As with the EGC process, IPO and direct listing registration statements and amendments must be filed at least 15 days prior to any IPO roadshow, or 15 days prior to the requested effective date of the registration statement if there isn’t a road show.  One difference for follow-on offering registrations is that the SEC will only review the first draft submission confidentially, not subsequent amendments.

The confidential submission process has several advantages for issuers.  It allows the company to keep the registration statement and its exhibits out of the public domain until the company decides that it is ready to move forward with the offering, if at all.  If it abandons the offering before committing to a road show, its submission remains confidential.  In this manner, the company can avoid the risk of being perceived by the market as “damaged goods” by dint of abandoning its IPO.  It also facilitates pursuing “dual track” exit strategies for founders and/or venture investors—that is, exploring a sale of the company and an IPO simultaneously.

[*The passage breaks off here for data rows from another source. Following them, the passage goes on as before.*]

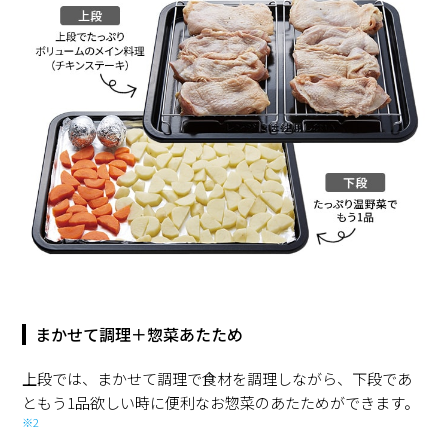
まかせて調理＋惣菜あたため
上段では、まかせて調理で食材を調理しながら、下段であ
ともう1品欲しい時に便利なお惣菜のあたためができます。
※2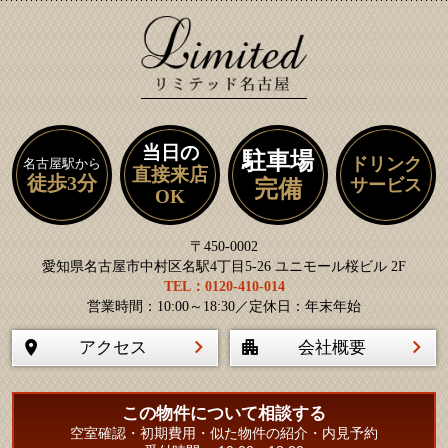
当日の
駐車場
ドリンク
名古屋駅から
直接来店
徒歩3分
サービス
完備
OK
〒450-0002
愛知県名古屋市中村区名駅4丁目5-26 ユニモール桜ビル 2F
TEL：0120-410-014
営業時間：10:00～18:30／定休日：年末年始
アクセス
会社概要
この物件について相談する
空室確認・初期費用・似た物件の紹介・内見予約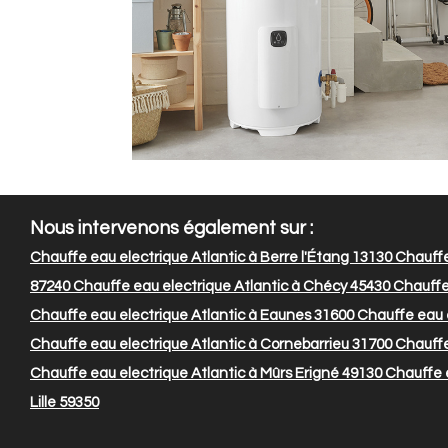
Nous intervenons également sur :
Chauffe eau electrique Atlantic à Berre l'Étang 13130
Chauffe
87240
Chauffe eau electrique Atlantic à Chécy 45430
Chauffe 
Chauffe eau electrique Atlantic à Eaunes 31600
Chauffe eau e
Chauffe eau electrique Atlantic à Cornebarrieu 31700
Chauffe 
Chauffe eau electrique Atlantic à Mûrs Erigné 49130
Chauffe e
Lille 59350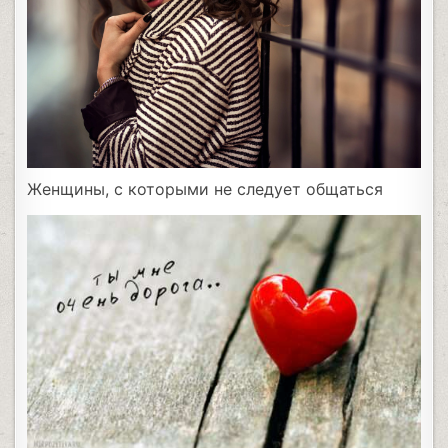
Женщины, с которыми не следует общаться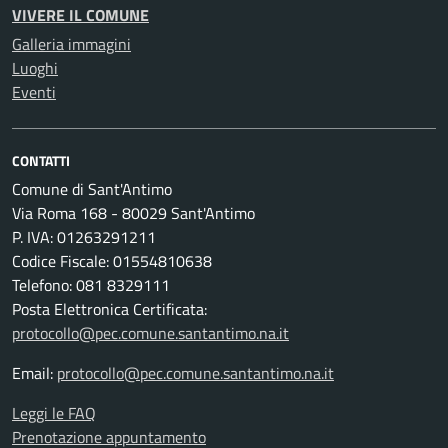
VIVERE IL COMUNE
Galleria immagini
Luoghi
Eventi
CONTATTI
Comune di Sant'Antimo
Via Roma 168 - 80029 Sant'Antimo
P. IVA: 01263291211
Codice Fiscale: 01554810638
Telefono: 081 8329111
Posta Elettronica Certificata:
protocollo@pec.comune.santantimo.na.it
Email:
protocollo@pec.comune.santantimo.na.it
Leggi le FAQ
Prenotazione appuntamento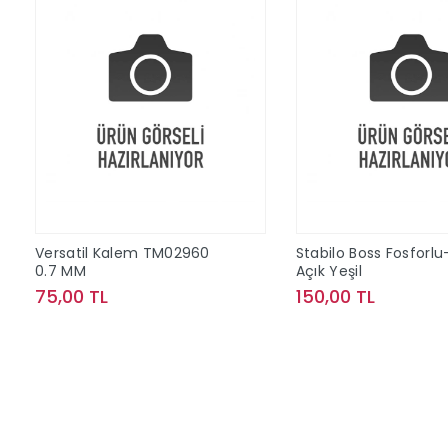
Versatil Kalem TM02960
Stabilo Boss Fosforlu
0.7 MM
Açık Yeşil
75,00 TL
150,00 TL
Sepete Ekle
Sepete Ek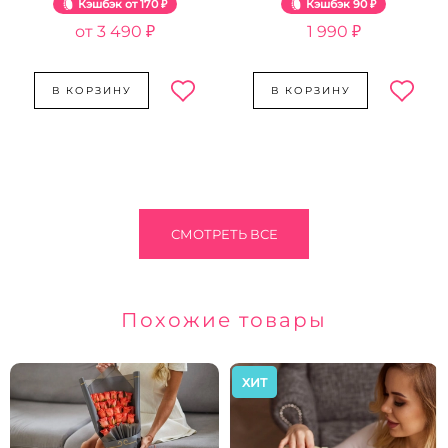
Кэшбэк
170 ₽
Кэшбэк
90 ₽
3 490 ₽
1 990 ₽
В КОРЗИНУ
В КОРЗИНУ
СМОТРЕТЬ ВСЕ
Похожие товары
ХИТ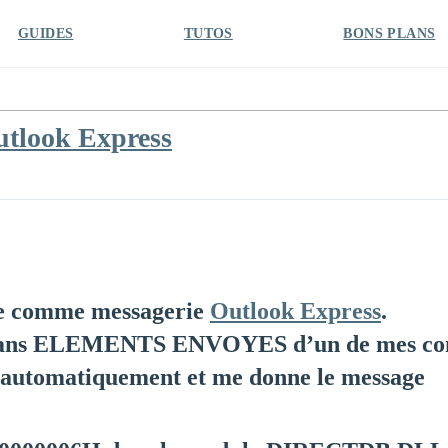
GUIDES
TUTOS
BONS PLANS
utlook Express
lise comme messagerie
Outlook Express
.
s dans ELEMENTS ENVOYES d’un de mes co
me automatiquement et me donne le message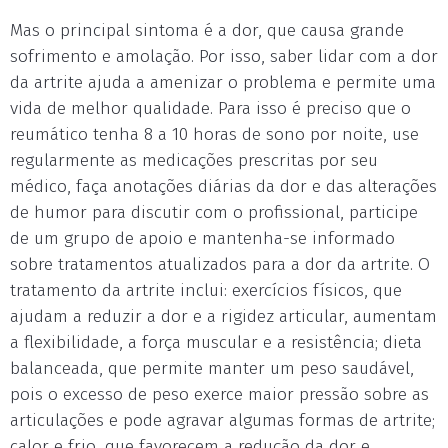
Mas o principal sintoma é a dor, que causa grande
sofrimento e amolação. Por isso, saber lidar com a dor
da artrite ajuda a amenizar o problema e permite uma
vida de melhor qualidade. Para isso é preciso que o
reumático tenha 8 a 10 horas de sono por noite, use
regularmente as medicações prescritas por seu
médico, faça anotações diárias da dor e das alterações
de humor para discutir com o profissional, participe
de um grupo de apoio e mantenha-se informado
sobre tratamentos atualizados para a dor da artrite. O
tratamento da artrite inclui: exercícios físicos, que
ajudam a reduzir a dor e a rigidez articular, aumentam
a flexibilidade, a força muscular e a resistência; dieta
balanceada, que permite manter um peso saudável,
pois o excesso de peso exerce maior pressão sobre as
articulações e pode agravar algumas formas de artrite;
calor e frio, que favorecem a redução da dor e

Even if the company goes forward with the offering, and consequently makes its confidential submissions publicly available, there is value to companies in not having to endure, in real time, the intense microscope of the media on the sometimes painful SEC review process. (On the other hand, some would probably say that undergoing that process in the open is beneficial to investors).

While the expansion of the useful confidential submission review process is a welcome development, it can fairly be characterized as an incremental improvement, not a transformational one.  Such “baby steps” may not be enough to reverse the continuing reduction in the overall number of U.S. publicly traded companies, a trend which is attracting growing concern.